M. HADONOU (Bénin) confirme que 11 militaires togolais ont été arrêtés au Bénin car ils étaient soupçonnés de fomenter un coup d’État contre le Président de la République du Togo. Cependant, ils n’ont pas fait l’objet de poursuites judiciaires, les faits n’étant pas constitués. Avec l’appui du Haut-Commissariat aux réfugiés (HCR), le Gouvernement recherche pour ces personnes un nouveau pays d’accueil. Les réfugiés, sans être très bien logés, ne sont pas malmenés. Leur souhait le plus cher est de pouvoir regagner leur pays et tout est mis en œuvre, avec l’aide du HCR, pour atteindre cet objectif.

M. AZONHOUME (Bénin) traitera de la question relative à la garde à vue. Le régime de la garde à vue est régi par la Constitution et par le Code de procédure pénale, dont le texte a été donné dans les réponses écrites. Les informations faisant état d’une garde à vue d’une durée d’un mois sont sujettes à caution; si toutefois la preuve en était apportée, il ne s’agirait que d’un cas marginal. Il est arrivé que des officiers de police soient reconnus responsables de dépassements du délai de garde à vue allant jusqu’à 10 jours. Ils ont été poursuivis et ont fait l’objet de sanctions disciplinaires. Dans la pratique, tout est fait pour que de tels dérapages ne se produisent pas. La garde à vue fait ainsi l’objet de contrôles journaliers internes mais aussi de contrôles de la part de l’Inspection générale de la police et de contrôles inopinés de l’administration.

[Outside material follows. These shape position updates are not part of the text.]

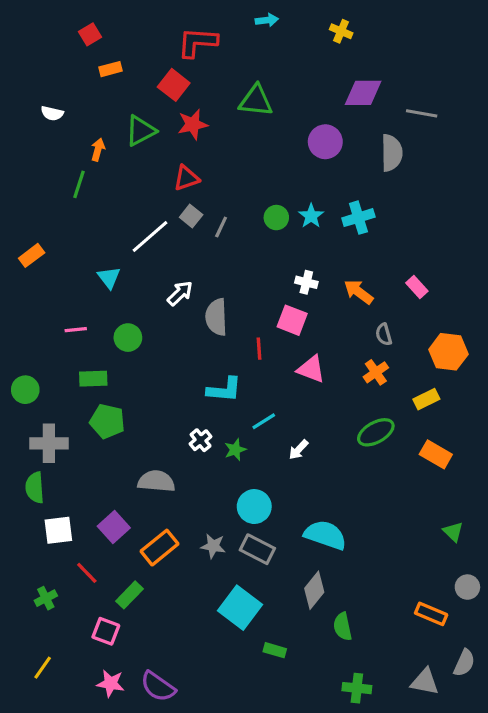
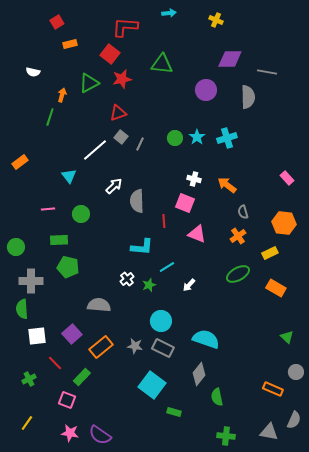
pink rectangle: (417, 287) -> (287, 178), moved

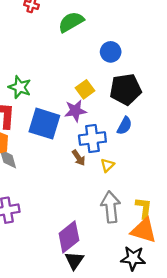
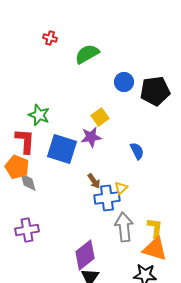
black pentagon: (126, 89) -> (155, 91), moved
blue semicircle: (125, 126) -> (137, 151), turned -54
blue cross: (92, 139) -> (107, 198), moved

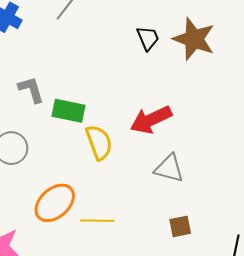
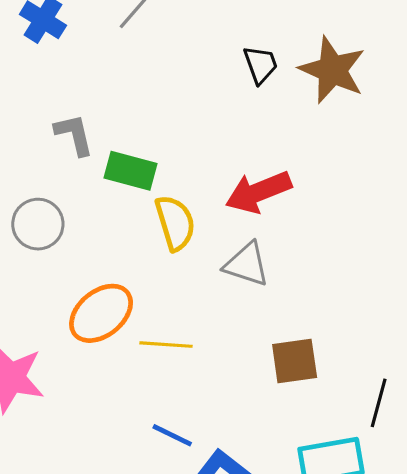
gray triangle: (169, 168) -> (247, 264), moved
brown square: (180, 226) -> (295, 361), size x1.4

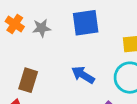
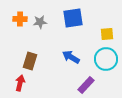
orange cross: (15, 24) -> (20, 19), turned -32

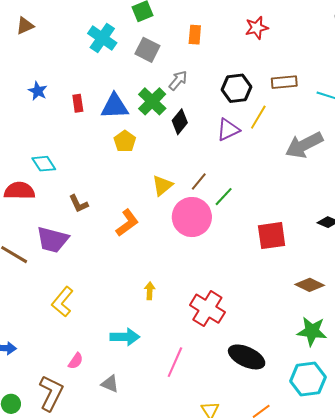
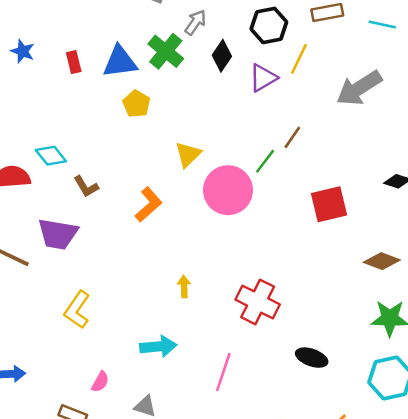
black diamond: (180, 122) -> (222, 56), moved
cyan diamond: (44, 164) -> (51, 156), moved
brown line: (199, 181) -> (292, 137), moved
black ellipse: (247, 357) -> (312, 358), size x0.7

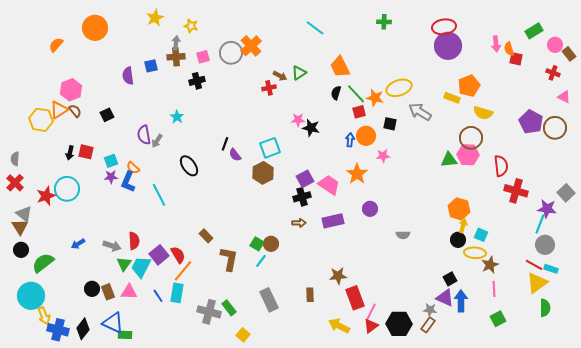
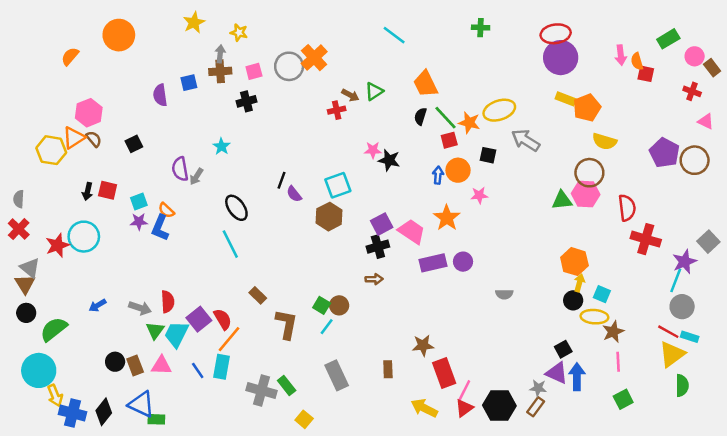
yellow rectangle: (452, 98) -> (566, 99), moved
cyan line: (159, 195) -> (230, 244), moved
purple star: (547, 209) -> (685, 262), turned -30
purple rectangle: (333, 221) -> (433, 263), moved

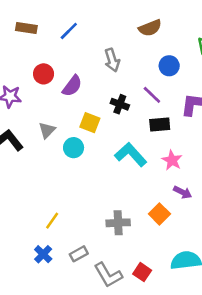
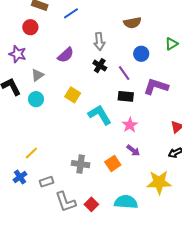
red circle: (44, 74) -> (30, 27), moved
black cross: (120, 104) -> (100, 66), moved
yellow square: (90, 123) -> (73, 95), moved
gray triangle: (47, 130) -> (37, 75), moved
cyan circle: (74, 148) -> (36, 99), moved

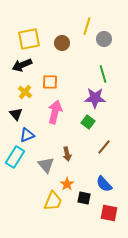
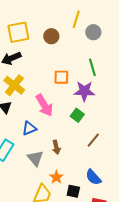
orange square: (50, 82) -> (61, 77), moved
yellow cross: (25, 92) -> (14, 85), size x1.5
pink arrow: (55, 112) -> (44, 105), turned 135
blue triangle: (27, 135) -> (29, 128), moved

M. SOSSA (Bénin) cite l’exemple d’un cas qui a défrayé la chronique récemment. Des individus avaient été arrêtés par les services de police chargés de la lutte contre le grand banditisme et la Procureure générale a appris grâce à une dénonciation qu’ils étaient maintenus dans les locaux de police depuis huit jours. Le parquet a ordonné leur libération immédiate et les policiers en cause ont été sanctionnés.

M. AZONHOUME (Bénin) ajoute que toute garde à vue arbitraire ou illégale peut faire l’objet d’un recours devant la Cour constitutionnelle, qui a déjà eu à condamner plusieurs officiers de police judiciaire pour ce motif. En ce qui concerne les droits des personnes en garde à vue (question no 17), il précise que ces dernières sont en principe nourries par les familles, qui peuvent venir matin, midi et soir apporter à manger; si le détenu n’a pas de parents, il reçoit des subsides de l’administration de la police ou d’associations caritatives. La personne en garde à vue a droit à un examen médical chaque fois qu’elle en exprime le besoin et à des soins quand son état de santé le justifie. Elle a droit à un repos entre les auditions, notamment entre le moment où elle est entendue et sa présentation devant le parquet dans les 24 ou 48 heures suivant sa mise en garde à vue; tous les commissariats disposent d’une salle d’eau ou d’un robinet de puisage d’eau potable permettant aux personnes gardées à vue d’assurer leur hygiène corporelle et en cas de nécessité, les gardés à vue sont conduits chez un médecin.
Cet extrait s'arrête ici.